MEL: Right leadership in place to cope with Covid-19

By Andrew Pentol |


All stores at Melbourne Airport, except for some cafés and pharmacies are closed.

Melbourne International Airport has revealed to TRBusiness that it has revised its projected commercial income for the 2019/2020 financial year (ending 30 June 2020), as a result of the Covid-19 crisis.

TRBusiness has learned that financial performance at Melbourne Airport, which has a long-term sustainability plan with its partners, was ahead of projections until February 2020, when international passengers dropped 17%. This equated to 150,000 fewer travellers flying internationally in February than during the same month of 2019.
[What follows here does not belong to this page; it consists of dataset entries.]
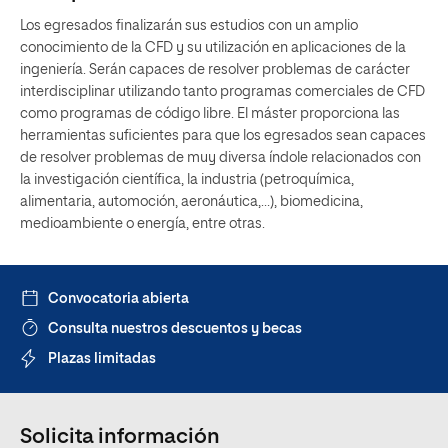
Los egresados finalizarán sus estudios con un amplio
conocimiento de la CFD y su utilización en aplicaciones de la
ingeniería. Serán capaces de resolver problemas de carácter
interdisciplinar utilizando tanto programas comerciales de CFD
como programas de código libre. El máster proporciona las
herramientas suficientes para que los egresados sean capaces
de resolver problemas de muy diversa índole relacionados con
la investigación científica, la industria (petroquímica,
alimentaria, automoción, aeronáutica,…), biomedicina,
medioambiente o energía, entre otras.
Convocatoria abierta
Consulta nuestros descuentos y becas
Plazas limitadas
Solicita información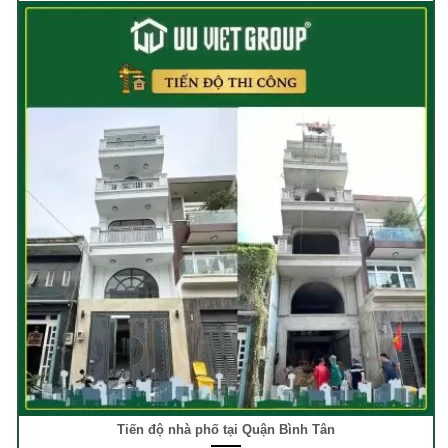
Tiến độ nhà phố tại Quận Bình Tân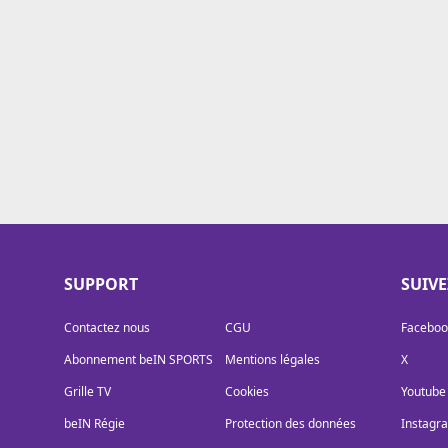
Cookies
Protection des données
Paramétrer mon consentement
SUPPORT
SUIV
Contactez nous
CGU
Faceboo
Abonnement beIN SPORTS
Mentions légales
X
Grille TV
Cookies
Youtube
beIN Régie
Protection des données
Instagr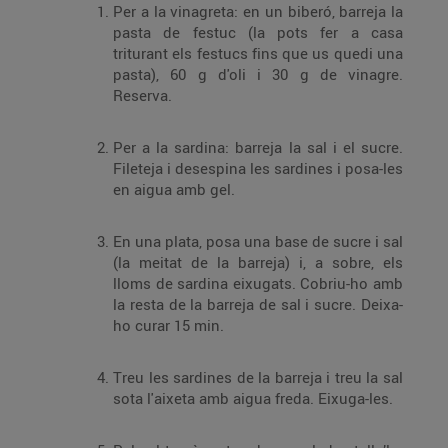
Per a la vinagreta: en un biberó, barreja la
pasta de festuc (la pots fer a casa
triturant els festucs fins que us quedi una
pasta), 60 g d'oli i 30 g de vinagre.
Reserva.
Per a la sardina: barreja la sal i el sucre.
Fileteja i desespina les sardines i posa-les
en aigua amb gel.
En una plata, posa una base de sucre i sal
(la meitat de la barreja) i, a sobre, els
lloms de sardina eixugats. Cobriu-ho amb
la resta de la barreja de sal i sucre. Deixa-
ho curar 15 min.
Treu les sardines de la barreja i treu la sal
sota l'aixeta amb aigua freda. Eixuga-les.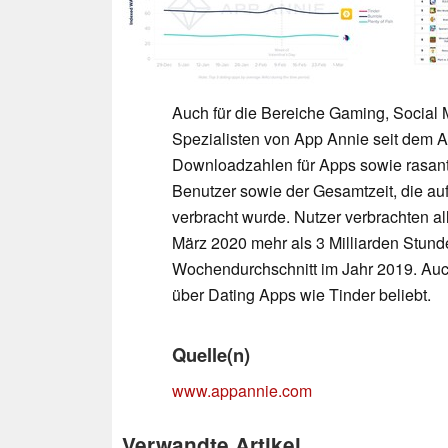
Auch für die Bereiche Gaming, Social 
Spezialisten von App Annie seit dem 
Downloadzahlen für Apps sowie rasante
Benutzer sowie der Gesamtzeit, die au
verbracht wurde. Nutzer verbrachten al
März 2020 mehr als 3 Milliarden Stund
Wochendurchschnitt im Jahr 2019. Auch
über Dating Apps wie Tinder beliebt.
Quelle(n)
www.appannie.com
Verwandte Artikel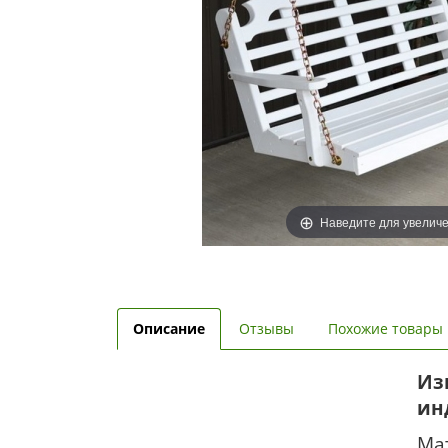
Наведите для увелич
Описание
Отзывы
Похожие товары
Из
ин
Мат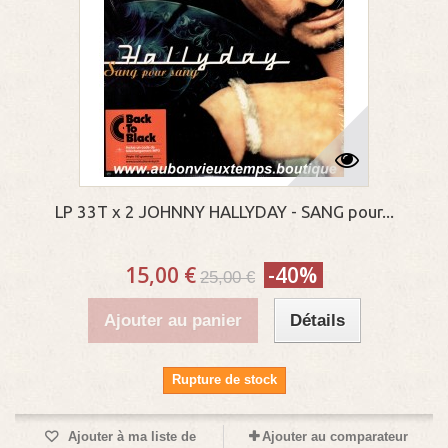
LP 33T x 2 JOHNNY HALLYDAY - SANG pour...
15,00 €
-40%
25,00 €
Ajouter au panier
Détails
Rupture de stock
Ajouter à ma liste de
Ajouter au comparateur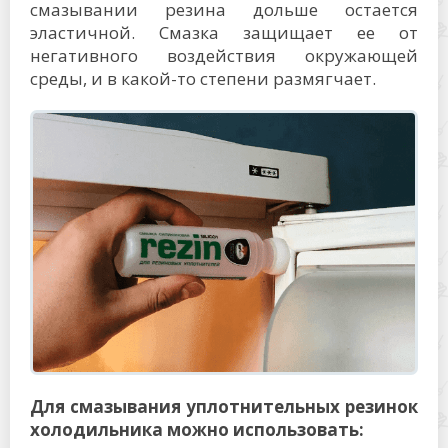
смазывании резина дольше остается
эластичной. Смазка защищает ее от
негативного воздействия окружающей
среды, и в какой-то степени размягчает.
Для смазывания уплотнительных резинок
холодильника можно использовать: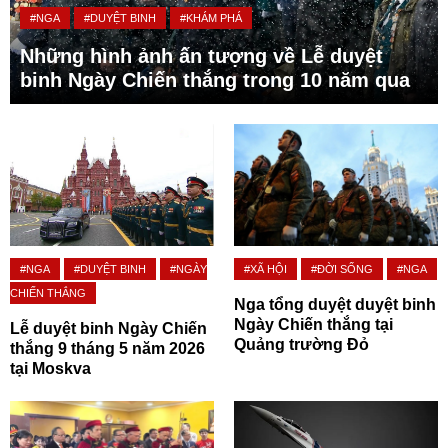
#NGA
#DUYỆT BINH
#KHÁM PHÁ
Những hình ảnh ấn tượng về Lễ duyệt
binh Ngày Chiến thắng trong 10 năm qua
#NGA
#DUYỆT BINH
#NGÀY
#XÃ HỘI
#ĐỜI SỐNG
#NGA
CHIẾN THẮNG
Nga tổng duyệt duyệt binh
Ngày Chiến thắng tại
Lễ duyệt binh Ngày Chiến
Quảng trường Đỏ
thắng 9 tháng 5 năm 2026
tại Moskva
Domestic traffic slumped 5.2% in February, a loss of more than 100,000 passengers compared to February 2019. At this point, the airport, where Dufry Group is the incumbent duty free operator, was forced to reassess things due to a lack of customers and assistance packages being offered to retail/commercial partners.

Andrew Gardiner, Chief of Retail, Melbourne Airport and Chief Executive Launceston Airport said: “We have supported all retail partners with assistance packages. Our board unanimously supported the relief programme, which is based on an agreed percentage of sales only.

“Our strong relationships with retailers before the crisis will stand us in good stead when we emerge.”


Offering a snapshot of the current situation at Melbourne Airport amid the Covid-19 pandemic, Gardiner said: “The Australian Government issued a directive last week indicating all non-essential retail had to close due to social distancing requirements. This included duty free, luxury and all fashion stores.

“We are allowed to trade food and beverage and pharmaceutical products, but only on a ‘take away’ basis.”

[Click the below video featuring Melbourne Airport CEO, Lyell Strambi, who assesses the impact of the Covid-19 crisis]

Currently, the airport is operating a number of daily domestic flights with cafés and pharmacies serving domestic travellers. “We have a limited number of international flights, with a reduced number of cafés operating for fewer hours. All business class lounges are closed.”

At present, most passengers are unable to transit or enter Australia, while most Australian nationals cannot leave the country.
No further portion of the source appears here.